Saved data entries
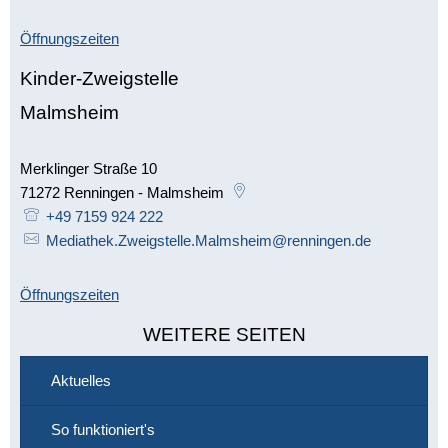
Öffnungszeiten
Kinder-Zweigstelle
Malmsheim
Merklinger Straße 10
71272
Renningen - Malmsheim
+49 7159 924 222
Mediathek.Zweigstelle.Malmsheim@renningen.de
Öffnungszeiten
WEITERE SEITEN
Aktuelles
So funktioniert's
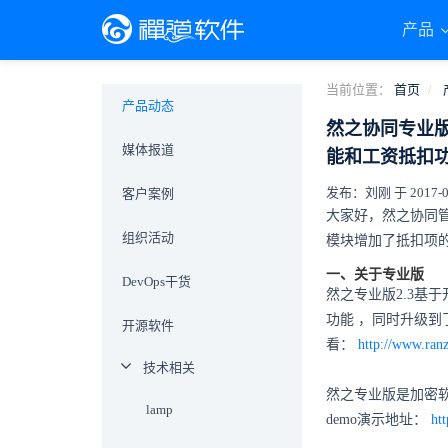
产品
当前位置：
首页
产品动态
然之协同专业版
媒体报道
能和工资抵扣
发布：刘刚 于 2017-08-
客户案例
大家好，然之协同
组织活动
模块增加了抵扣项的
一、关于专业版
DevOps干货
然之专业版2.3基
功能
，同时升级到了
开源软件
看：
http://www.ran
技术相关
然之专业版是加密软
lamp
demo演示地址：
ht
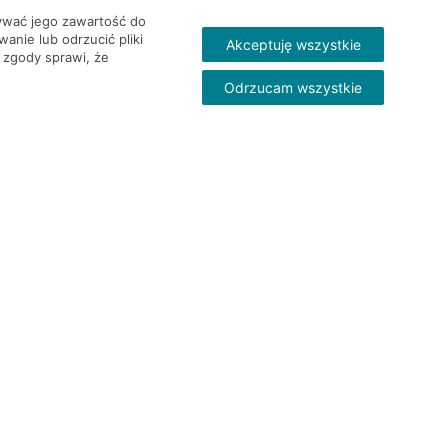
wywać jego zawartość do
nie lub odrzucić pliki
Akceptuję wszystkie
 zgody sprawi, że
Odrzucam wszystkie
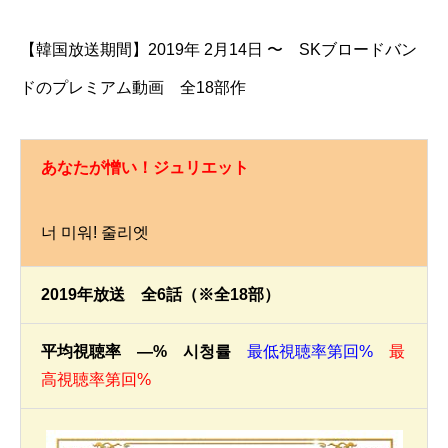
【韓国放送期間】2019年 2月14日 〜 SKブロードバン
ドのプレミアム動画 全18部作
あなたが憎い！ジュリエット
너 미워! 줄리엣
2019年放送 全6話（※全18部）
平均視聴率 —% 시청률
最低視聴率第回%
最
高視聴率第回%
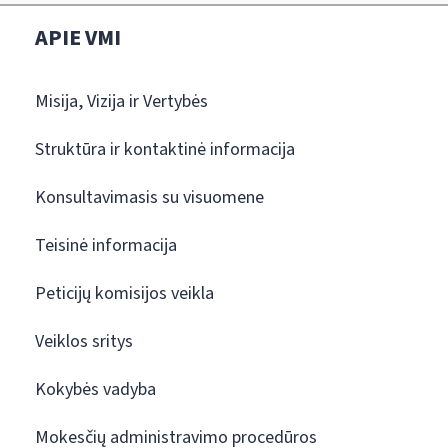
APIE VMI
Misija, Vizija ir Vertybės
Struktūra ir kontaktinė informacija
Konsultavimasis su visuomene
Teisinė informacija
Peticijų komisijos veikla
Veiklos sritys
Kokybės vadyba
Mokesčių administravimo procedūros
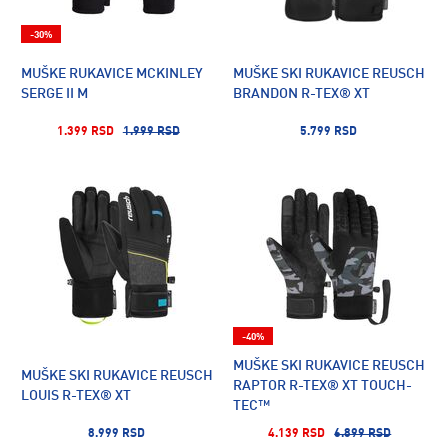
-30%
MUŠKE RUKAVICE MCKINLEY
MUŠKE SKI RUKAVICE REUSCH
SERGE II M
BRANDON R-TEX® XT
1.399 RSD
1.999 RSD
5.799 RSD
-40%
MUŠKE SKI RUKAVICE REUSCH
MUŠKE SKI RUKAVICE REUSCH
RAPTOR R-TEX® XT TOUCH-
LOUIS R-TEX® XT
TEC™
8.999 RSD
4.139 RSD
6.899 RSD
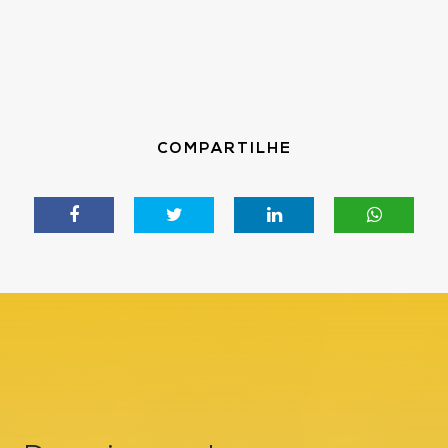
COMPARTILHE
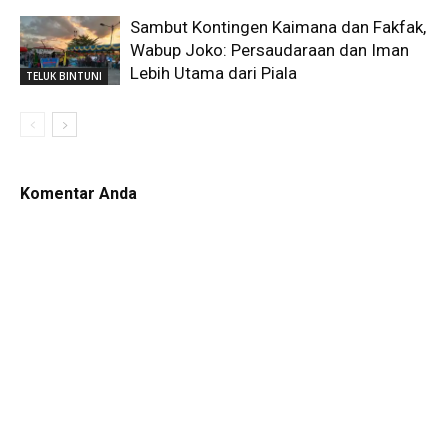
Sambut Kontingen Kaimana dan Fakfak,
Wabup Joko: Persaudaraan dan Iman
Lebih Utama dari Piala
TELUK BINTUNI
Komentar Anda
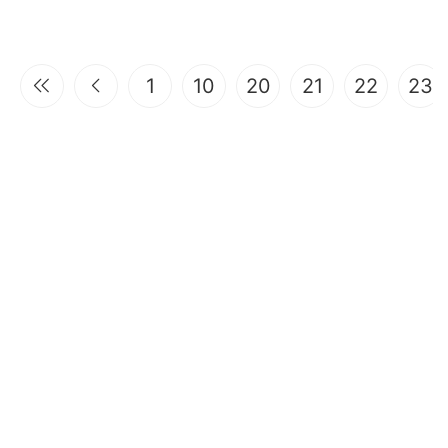
1
10
20
21
22
23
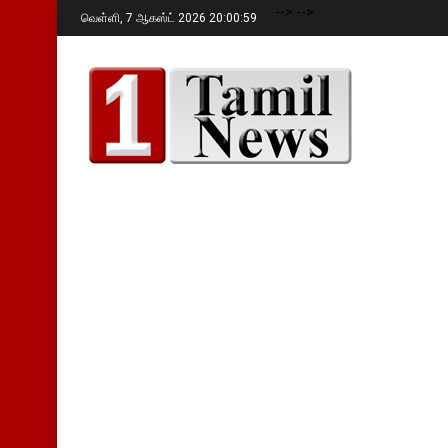
-->
-->
வெள்ளி,
7 ஆகஸ்ட் 2026 20:01:00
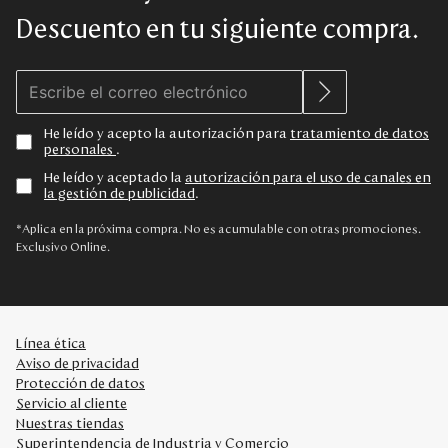
Descuento en tu siguiente compra.
He leído y acepto la autorización para
tratamiento de datos
personales
.
He leído y aceptado la
autorización para el uso de canales en
la gestión de publicidad
.
*Aplica en la próxima compra. No es acumulable con otras promociones.
Exclusivo Online.
Línea ética
Aviso de privacidad
Protección de datos
Servicio al cliente
Nuestras tiendas
Superintendencia de Industria y Comercio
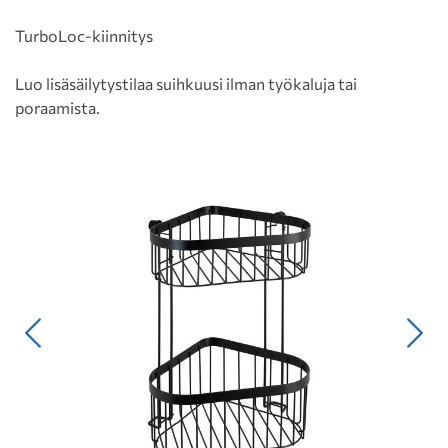
TurboLoc-kiinnitys
Luo lisäsäilytystilaa suihkuusi ilman työkaluja tai
poraamista.
Edellinen
Seur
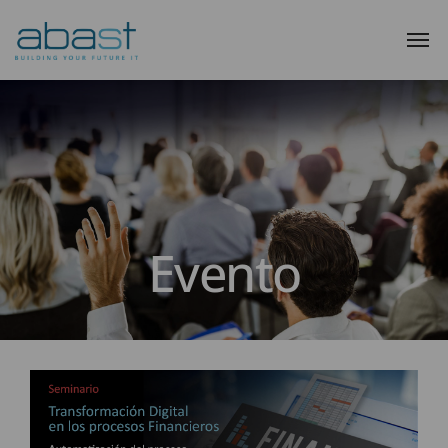
Evento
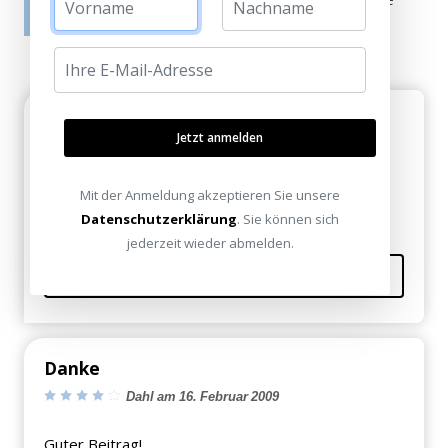
tatsächlich gar nicht erworben/genutzt haben.
Hilfreich
Jetzt anmelden
Heiko Switzer am 17. Februar 2009
Interessant...
Mit der Anmeldung akzeptieren Sie unsere
Datenschutzerklärung
. Sie können sich
jederzeit wieder abmelden.
Kommentieren
Danke
Dahl am 16. Februar 2009
Guter Beitrag!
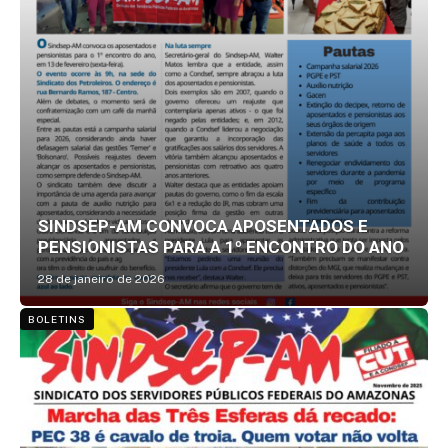
SINDSEP-AM CONVOCA APOSENTADOS E
PENSIONISTAS PARA A 1º ENCONTRO DO ANO
28 de janeiro de 2026
BOLETINS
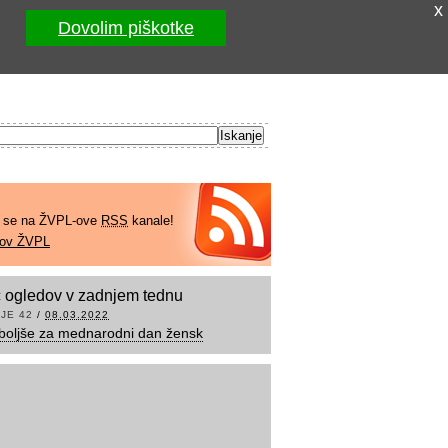
x
Dovolim piškotke
e se na ŽVPL-ove
RSS
kanale!
kov ŽVPL
 ogledov v zadnjem tednu
JE 42
/
08.03.2022
boljše za mednarodni dan žensk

▶ Work to complete: The copy should hold only the lines from the one with "2月14日 〜 SKブロードバン" through the one with "7 ஆகஸ்ட் 2026 20:01:00", exactly as they stand above. Leave out the pictures.

▶ Expected answer:
【韓国放送期間】2019年 2月14日 〜 SKブロードバン
ドのプレミアム動画 全18部作
あなたが憎い！ジュリエット
너 미워! 줄리엣
2019年放送 全6話（※全18部）
平均視聴率 —% 시청률
最低視聴率第回%
最
高視聴率第回%
APIE VMI
Misija, Vizija ir Vertybės
Struktūra ir kontaktinė informacija
Konsultavimasis su visuomene
Teisinė informacija
Peticijų komisijos veikla
Veiklos sritys
Kokybės vadyba
Mokesčių administravimo procedūros
-30%
MUŠKE RUKAVICE MCKINLEY
MUŠKE SKI RUKAVICE REUSCH
SERGE II M
BRANDON R-TEX® XT
1.399 RSD
1.999 RSD
5.799 RSD
-40%
MUŠKE SKI RUKAVICE REUSCH
MUŠKE SKI RUKAVICE REUSCH
RAPTOR R-TEX® XT TOUCH-
LOUIS R-TEX® XT
TEC™
8.999 RSD
4.139 RSD
6.899 RSD
COMPARTILHE
Sambut Kontingen Kaimana dan Fakfak,
Wabup Joko: Persaudaraan dan Iman
Lebih Utama dari Piala
TELUK BINTUNI
Komentar Anda
1
10
20
21
22
23
-->
-->
வெள்ளி,
7 ஆகஸ்ட் 2026 20:01:00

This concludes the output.